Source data

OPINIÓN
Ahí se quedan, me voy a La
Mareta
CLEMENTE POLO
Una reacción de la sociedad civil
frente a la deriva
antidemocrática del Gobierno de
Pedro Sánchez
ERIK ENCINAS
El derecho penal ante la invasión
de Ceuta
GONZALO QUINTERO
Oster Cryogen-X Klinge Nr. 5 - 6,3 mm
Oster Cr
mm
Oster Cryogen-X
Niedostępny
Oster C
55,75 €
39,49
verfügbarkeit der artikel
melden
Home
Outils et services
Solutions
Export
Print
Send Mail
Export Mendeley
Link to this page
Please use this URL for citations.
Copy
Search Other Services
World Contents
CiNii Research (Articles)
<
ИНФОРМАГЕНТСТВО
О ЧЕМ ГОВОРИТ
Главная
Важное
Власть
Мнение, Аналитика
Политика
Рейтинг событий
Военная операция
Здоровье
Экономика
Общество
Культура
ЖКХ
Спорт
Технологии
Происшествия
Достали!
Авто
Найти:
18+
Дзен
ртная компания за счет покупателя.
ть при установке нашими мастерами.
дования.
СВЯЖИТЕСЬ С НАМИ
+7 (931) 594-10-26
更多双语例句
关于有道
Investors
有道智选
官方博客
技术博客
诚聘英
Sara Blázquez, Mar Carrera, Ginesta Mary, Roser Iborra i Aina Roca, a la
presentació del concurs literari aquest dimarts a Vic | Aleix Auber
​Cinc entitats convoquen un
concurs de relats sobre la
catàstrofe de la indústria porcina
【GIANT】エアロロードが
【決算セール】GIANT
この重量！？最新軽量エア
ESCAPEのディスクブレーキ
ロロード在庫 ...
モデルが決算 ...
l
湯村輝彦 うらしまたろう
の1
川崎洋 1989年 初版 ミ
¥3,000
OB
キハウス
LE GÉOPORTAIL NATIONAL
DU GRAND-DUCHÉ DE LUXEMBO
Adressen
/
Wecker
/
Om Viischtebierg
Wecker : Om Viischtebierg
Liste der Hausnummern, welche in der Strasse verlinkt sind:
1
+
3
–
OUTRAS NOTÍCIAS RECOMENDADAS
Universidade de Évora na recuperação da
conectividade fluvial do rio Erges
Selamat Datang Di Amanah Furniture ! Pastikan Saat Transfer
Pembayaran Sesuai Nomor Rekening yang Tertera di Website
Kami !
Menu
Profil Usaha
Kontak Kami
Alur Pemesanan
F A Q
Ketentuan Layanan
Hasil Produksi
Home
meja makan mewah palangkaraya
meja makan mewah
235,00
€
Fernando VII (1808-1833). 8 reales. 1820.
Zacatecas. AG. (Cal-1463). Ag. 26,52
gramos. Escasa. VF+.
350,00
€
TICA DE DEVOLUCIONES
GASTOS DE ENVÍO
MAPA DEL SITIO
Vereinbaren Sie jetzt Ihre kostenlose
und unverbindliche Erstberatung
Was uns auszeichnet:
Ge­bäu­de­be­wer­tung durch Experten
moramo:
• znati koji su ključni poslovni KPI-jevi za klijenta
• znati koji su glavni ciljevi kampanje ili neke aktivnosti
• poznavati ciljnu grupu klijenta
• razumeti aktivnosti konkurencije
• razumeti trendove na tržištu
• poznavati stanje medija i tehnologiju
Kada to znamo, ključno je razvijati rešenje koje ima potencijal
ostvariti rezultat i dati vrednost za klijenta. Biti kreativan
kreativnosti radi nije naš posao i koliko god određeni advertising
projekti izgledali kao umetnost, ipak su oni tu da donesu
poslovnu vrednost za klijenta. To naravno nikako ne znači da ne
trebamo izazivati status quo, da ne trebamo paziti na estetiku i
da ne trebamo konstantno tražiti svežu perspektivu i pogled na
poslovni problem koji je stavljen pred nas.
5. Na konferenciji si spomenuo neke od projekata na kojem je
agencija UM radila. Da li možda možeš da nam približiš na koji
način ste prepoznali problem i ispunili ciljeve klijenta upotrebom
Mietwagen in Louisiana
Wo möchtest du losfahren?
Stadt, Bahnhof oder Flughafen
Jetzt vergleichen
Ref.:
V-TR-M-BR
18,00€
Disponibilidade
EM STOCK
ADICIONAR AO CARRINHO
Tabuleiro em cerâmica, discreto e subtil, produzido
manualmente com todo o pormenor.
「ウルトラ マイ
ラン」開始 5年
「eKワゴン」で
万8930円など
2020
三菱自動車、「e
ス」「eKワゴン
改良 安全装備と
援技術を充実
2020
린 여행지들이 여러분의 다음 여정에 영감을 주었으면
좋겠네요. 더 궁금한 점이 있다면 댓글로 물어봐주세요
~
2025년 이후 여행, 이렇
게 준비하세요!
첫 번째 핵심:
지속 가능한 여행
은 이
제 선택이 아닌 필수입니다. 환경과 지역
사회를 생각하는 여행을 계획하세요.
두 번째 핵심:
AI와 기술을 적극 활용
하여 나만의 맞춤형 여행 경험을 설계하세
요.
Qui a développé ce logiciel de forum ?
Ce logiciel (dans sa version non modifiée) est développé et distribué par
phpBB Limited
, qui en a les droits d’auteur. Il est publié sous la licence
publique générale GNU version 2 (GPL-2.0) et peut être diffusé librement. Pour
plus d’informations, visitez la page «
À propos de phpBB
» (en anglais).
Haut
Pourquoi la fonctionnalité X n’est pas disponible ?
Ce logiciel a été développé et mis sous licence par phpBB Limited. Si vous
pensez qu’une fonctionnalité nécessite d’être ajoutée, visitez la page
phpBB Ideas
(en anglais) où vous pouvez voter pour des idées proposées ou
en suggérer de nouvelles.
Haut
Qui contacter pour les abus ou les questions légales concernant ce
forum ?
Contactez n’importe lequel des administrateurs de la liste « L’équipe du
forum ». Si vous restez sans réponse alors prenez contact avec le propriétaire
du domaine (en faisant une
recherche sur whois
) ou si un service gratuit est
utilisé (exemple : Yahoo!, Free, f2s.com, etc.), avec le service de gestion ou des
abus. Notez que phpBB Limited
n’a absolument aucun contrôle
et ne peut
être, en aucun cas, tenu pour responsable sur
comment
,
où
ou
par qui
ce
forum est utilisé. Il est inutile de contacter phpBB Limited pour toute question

> [INSTRUCTIONS FOR THE TASK]:
Return all the lines shown above, precisely as they stand.

> [YOUR RESPONSE]:
OPINIÓN
Ahí se quedan, me voy a La
Mareta
CLEMENTE POLO
Una reacción de la sociedad civil
frente a la deriva
antidemocrática del Gobierno de
Pedro Sánchez
ERIK ENCINAS
El derecho penal ante la invasión
de Ceuta
GONZALO QUINTERO
Oster Cryogen-X Klinge Nr. 5 - 6,3 mm
Oster Cr
mm
Oster Cryogen-X
Niedostępny
Oster C
55,75 €
39,49
verfügbarkeit der artikel
melden
Home
Outils et services
Solutions
Export
Print
Send Mail
Export Mendeley
Link to this page
Please use this URL for citations.
Copy
Search Other Services
World Contents
CiNii Research (Articles)
<
ИНФОРМАГЕНТСТВО
О ЧЕМ ГОВОРИТ
Главная
Важное
Власть
Мнение, Аналитика
Политика
Рейтинг событий
Военная операция
Здоровье
Экономика
Общество
Культура
ЖКХ
Спорт
Технологии
Происшествия
Достали!
Авто
Найти:
18+
Дзен
ртная компания за счет покупателя.
ть при установке нашими мастерами.
дования.
СВЯЖИТЕСЬ С НАМИ
+7 (931) 594-10-26
更多双语例句
关于有道
Investors
有道智选
官方博客
技术博客
诚聘英
Sara Blázquez, Mar Carrera, Ginesta Mary, Roser Iborra i Aina Roca, a la
presentació del concurs literari aquest dimarts a Vic | Aleix Auber
​Cinc entitats convoquen un
concurs de relats sobre la
catàstrofe de la indústria porcina
【GIANT】エアロロードが
【決算セール】GIANT
この重量！？最新軽量エア
ESCAPEのディスクブレーキ
ロロード在庫 ...
モデルが決算 ...
l
湯村輝彦 うらしまたろう
の1
川崎洋 1989年 初版 ミ
¥3,000
OB
キハウス
LE GÉOPORTAIL NATIONAL
DU GRAND-DUCHÉ DE LUXEMBO
Adressen
/
Wecker
/
Om Viischtebierg
Wecker : Om Viischtebierg
Liste der Hausnummern, welche in der Strasse verlinkt sind:
1
+
3
–
OUTRAS NOTÍCIAS RECOMENDADAS
Universidade de Évora na recuperação da
conectividade fluvial do rio Erges
Selamat Datang Di Amanah Furniture ! Pastikan Saat Transfer
Pembayaran Sesuai Nomor Rekening yang Tertera di Website
Kami !
Menu
Profil Usaha
Kontak Kami
Alur Pemesanan
F A Q
Ketentuan Layanan
Hasil Produksi
Home
meja makan mewah palangkaraya
meja makan mewah
235,00
€
Fernando VII (1808-1833). 8 reales. 1820.
Zacatecas. AG. (Cal-1463). Ag. 26,52
gramos. Escasa. VF+.
350,00
€
TICA DE DEVOLUCIONES
GASTOS DE ENVÍO
MAPA DEL SITIO
Vereinbaren Sie jetzt Ihre kostenlose
und unverbindliche Erstberatung
Was uns auszeichnet:
Ge­bäu­de­be­wer­tung durch Experten
moramo:
• znati koji su ključni poslovni KPI-jevi za klijenta
• znati koji su glavni ciljevi kampanje ili neke aktivnosti
• poznavati ciljnu grupu klijenta
• razumeti aktivnosti konkurencije
• razumeti trendove na tržištu
• poznavati stanje medija i tehnologiju
Kada to znamo, ključno je razvijati rešenje koje ima potencijal
ostvariti rezultat i dati vrednost za klijenta. Biti kreativan
kreativnosti radi nije naš posao i koliko god određeni advertising
projekti izgledali kao umetnost, ipak su oni tu da donesu
poslovnu vrednost za klijenta. To naravno nikako ne znači da ne
trebamo izazivati status quo, da ne trebamo paziti na estetiku i
da ne trebamo konstantno tražiti svežu perspektivu i pogled na
poslovni problem koji je stavljen pred nas.
5. Na konferenciji si spomenuo neke od projekata na kojem je
agencija UM radila. Da li možda možeš da nam približiš na koji
način ste prepoznali problem i ispunili ciljeve klijenta upotrebom
Mietwagen in Louisiana
Wo möchtest du losfahren?
Stadt, Bahnhof oder Flughafen
Jetzt vergleichen
Ref.:
V-TR-M-BR
18,00€
Disponibilidade
EM STOCK
ADICIONAR AO CARRINHO
Tabuleiro em cerâmica, discreto e subtil, produzido
manualmente com todo o pormenor.
「ウルトラ マイ
ラン」開始 5年
「eKワゴン」で
万8930円など
2020
三菱自動車、「e
ス」「eKワゴン
改良 安全装備と
援技術を充実
2020
린 여행지들이 여러분의 다음 여정에 영감을 주었으면
좋겠네요. 더 궁금한 점이 있다면 댓글로 물어봐주세요
~
2025년 이후 여행, 이렇
게 준비하세요!
첫 번째 핵심:
지속 가능한 여행
은 이
제 선택이 아닌 필수입니다. 환경과 지역
사회를 생각하는 여행을 계획하세요.
두 번째 핵심:
AI와 기술을 적극 활용
하여 나만의 맞춤형 여행 경험을 설계하세
요.
Qui a développé ce logiciel de forum ?
Ce logiciel (dans sa version non modifiée) est développé et distribué par
phpBB Limited
, qui en a les droits d’auteur. Il est publié sous la licence
publique générale GNU version 2 (GPL-2.0) et peut être diffusé librement. Pour
plus d’informations, visitez la page «
À propos de phpBB
» (en anglais).
Haut
Pourquoi la fonctionnalité X n’est pas disponible ?
Ce logiciel a été développé et mis sous licence par phpBB Limited. Si vous
pensez qu’une fonctionnalité nécessite d’être ajoutée, visitez la page
phpBB Ideas
(en anglais) où vous pouvez voter pour des idées proposées ou
en suggérer de nouvelles.
Haut
Qui contacter pour les abus ou les questions légales concernant ce
forum ?
Contactez n’importe lequel des administrateurs de la liste « L’équipe du
forum ». Si vous restez sans réponse alors prenez contact avec le propriétaire
du domaine (en faisant une
recherche sur whois
) ou si un service gratuit est
utilisé (exemple : Yahoo!, Free, f2s.com, etc.), avec le service de gestion ou des
abus. Notez que phpBB Limited
n’a absolument aucun contrôle
et ne peut
être, en aucun cas, tenu pour responsable sur
comment
,
où
ou
par qui
ce
forum est utilisé. Il est inutile de contacter phpBB Limited pour toute question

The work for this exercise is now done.